Oscar and Lucinda
As one of America’s greatest fans of Antipodean film-making, I am sorry not
to be able to heap praise upon Oscar and Lucinda by Gillian Armstrong,
but I’m afraid it is just too chaotic a film, morally and intellectually, to
present us with a pleasing cinematic completeness. I suspect that this is a
deficiency owing as much to the novel by Peter Carey on which the film was based
as to Miss Armstrong’s adaptation of it, but then she picked it, presumably. As
you might expect from this director and stars like Ralph Fiennes (as Oscar) and
Cate Blanchette (as Lucinda), the film does have some wonderfully watchable
moments. Best of all are the scenes of wild Australia, which have never been
more beautifully photographed, as they must really have looked in the 19th
century.
In case you haven’t read the novel, you may want to know that the story is of
two compulsive gamblers, a gentle, other-worldly clergyman from England and an
Australian proto-feminist who runs a glass factory, who meet on a voyage Down
Under and have a weird kind of romance that is interrupted and finally destroyed
by all those Victorian social prejudices which we have for most of our own
century been invited to hate. Among the usual suspects brought forth in his film
are sexual prudery, religious fanaticism and unapologetic (and murderous)
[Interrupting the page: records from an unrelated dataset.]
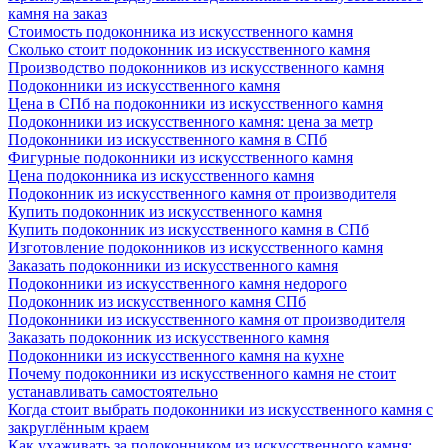
камня на заказ
Стоимость подоконника из искусственного камня
Сколько стоит подоконник из искусственного камня
Производство подоконников из искусственного камня
Подоконники из искусственного камня
Цена в СПб на подоконники из искусственного камня
Подоконники из искусственного камня: цена за метр
Подоконники из искусственного камня в СПб
Фигурные подоконники из искусственного камня
Цена подоконника из искусственного камня
Подоконник из искусственного камня от производителя
Купить подоконник из искусственного камня
Купить подоконник из искусственного камня в СПб
Изготовление подоконников из искусственного камня
Заказать подоконники из искусственного камня
Подоконники из искусственного камня недорого
Подоконник из искусственного камня СПб
Подоконники из искусственного камня от производителя
Заказать подоконник из искусственного камня
Подоконники из искусственного камня на кухне
Почему подоконники из искусственного камня не стоит
устанавливать самостоятельно
Когда стоит выбрать подоконники из искусственного камня с
закруглённым краем
Как ухаживать за подоконником из искусственного камня:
racism, and our heroes bravely navigate the valley of the shadow where these
monsters live for the sake of — well, we’re not quite sure what it is for
the sake of. Oscar and Lucinda have a bet (typically) that the former, in spite
of his fear of the sea, can deliver a portable glass church built by the latter
for her previous clerical sweetheart, the Rev Dennis Hasset (Ciaran Hinds), in
the outback before a certain date.
Is the church, which arrives in less than pristine shape, a symbol of
Victorian Christianity? Can it also be said to symbolize the love between O and
L? And what are we to make of the scene in which a local floozy, foiled of her
designs on the Rev Hasset, seduces a prostrate Oscar and bears him a posthumous
child? Geoffrey Rush’s narration, ostensibly the words of a late 20th century
great grandson of Oscar, suggests that the only way to make sense of this
miscellany of claptrap is as a sort of family history: “In order that I exist. .
.” says the otherwise anonymous narrator, all these things had to happen. Can
narcissism go any further? “A dream, a lie, a wager, love: the story Lucinda
gave my grandfather and I give to you” he sums up. Yes but what, we ask, besides
explaining the existence of your wonderful self, are you giving it to us
for? There is no answer that I could see.